Based on this experience, I'd advise that anyone who is currently dealing with a child 11 or older that has tuned out the authority of the teachers to strongly reconsider adopting an authoritative approach as a possible solution. The child is already against what seems to be commands to perform useless and pointless tasks. If you start adding your voice to that of the teachers, you're only making yourself part of their problem.

So... what really turned these guys' lives around?

The work.

The work was interesting, challenging, and important. People's lives and millions of dollars depended on the state of the equipment, and how they performed their jobs to maintain it. These same guys who wouldn't invest five minutes to iron a uniform shirt would work 36 hours straight to resolve an equipment problem, and good luck pulling them away to get some sleep. Offer to call in civilian technical resources to assist, though, and you'll get yelled at. They took genuine pride in their abilities and their roles.

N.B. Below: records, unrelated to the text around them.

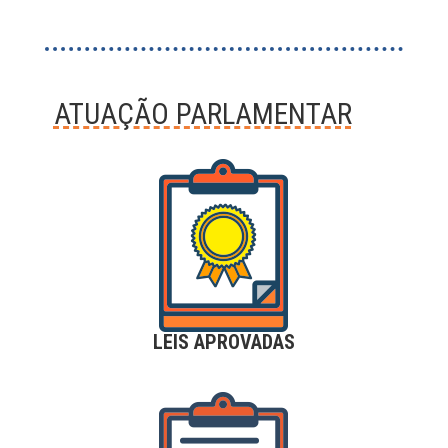
ATUAÇÃO PARLAMENTAR
LEIS APROVADAS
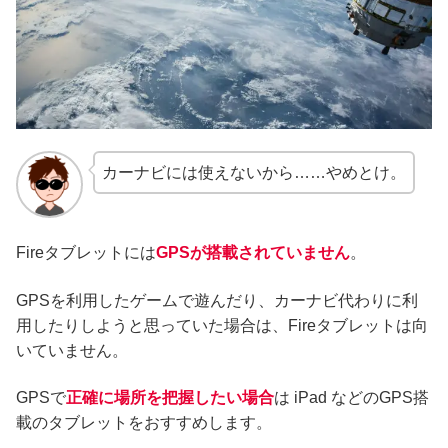
カーナビには使えないから……やめとけ。
Fireタブレットには
GPSが搭載されていません
。
GPSを利用したゲームで遊んだり、カーナビ代わりに利
用したりしようと思っていた場合は、Fireタブレットは向
いていません。
GPSで
正確に場所を把握したい場合
は iPad などのGPS搭
載のタブレットをおすすめします。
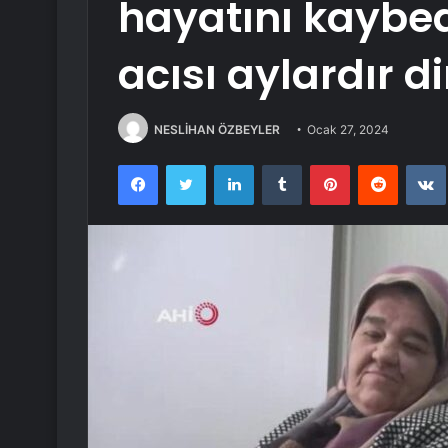
hayatını kayb
acısı aylardır d
NESLİHAN ÖZBEYLER
Ocak 27, 2024
Facebook
Twitter
LinkedIn
Tumblr
Pinterest
Reddit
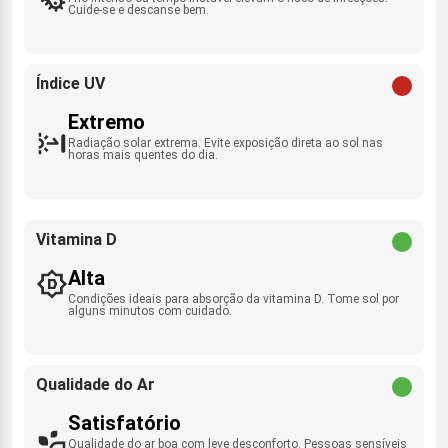
Cuide-se e descanse bem.
Índice UV
Extremo
Radiação solar extrema. Evite exposição direta ao sol nas
horas mais quentes do dia.
Vitamina D
Alta
Condições ideais para absorção da vitamina D. Tome sol por
alguns minutos com cuidado.
Qualidade do Ar
Satisfatório
Qualidade do ar boa com leve desconforto. Pessoas sensíveis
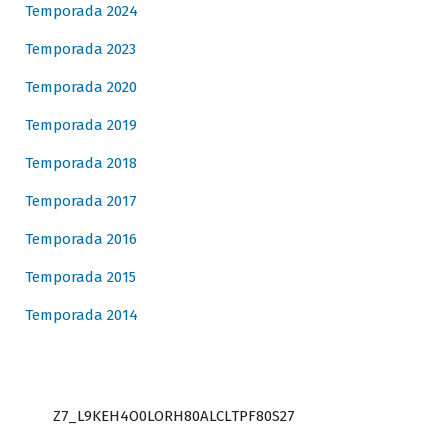
Temporada 2024
Temporada 2023
Temporada 2020
Temporada 2019
Temporada 2018
Temporada 2017
Temporada 2016
Temporada 2015
Temporada 2014
Z7_L9KEH4O0LORH80ALCLTPF80S27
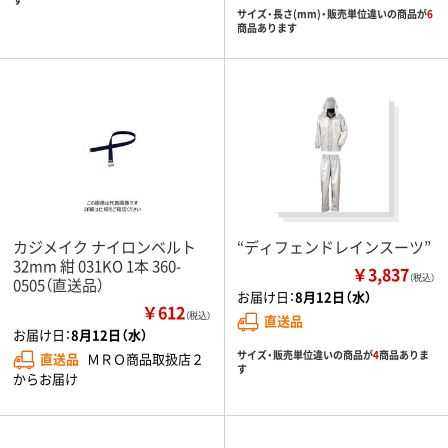
サイズ・長さ(mm)・販売単位違いの商品が
6
商品あります
カジメイク ナイロンベルト
“ディフェンドレインスーツ”
32mm 紺 031KO 1本 360-
￥3,837
（税込）
0505（直送品）
お届け日：
8月12日（水）
￥612
（税込）
直送品
お届け日：
8月12日（水）
サイズ・販売単位違いの商品が
4
商品ありま
直送品
ＭＲＯ商品取扱店２
す
からお届け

So... how do you relate this to an 11yo tuning out in school, so he can turn things around well before the onset of adulthood has limited his options? Here's how I'd do it:

1) Fight for proper placement in a challenging educational environment.
2) Set clear guidelines on what are acceptable minimum limits of effort, tailored to the individual strengths and weaknesses of that child. A child will be burned out if they're expected to do their very best on every task, no exceptions. Let them have some room to breathe.
3) Give them some guidance on how something that may seem meaningless to them now can build to something meaningful later. This is critical to getting "buy in."
4) Create positive rewards in which the child can gain access to more of what they love if they invest more in doing the things they don't.
5) Create negative rewards in which the child loses some access to the things they love if they fail to maintain minimum standards.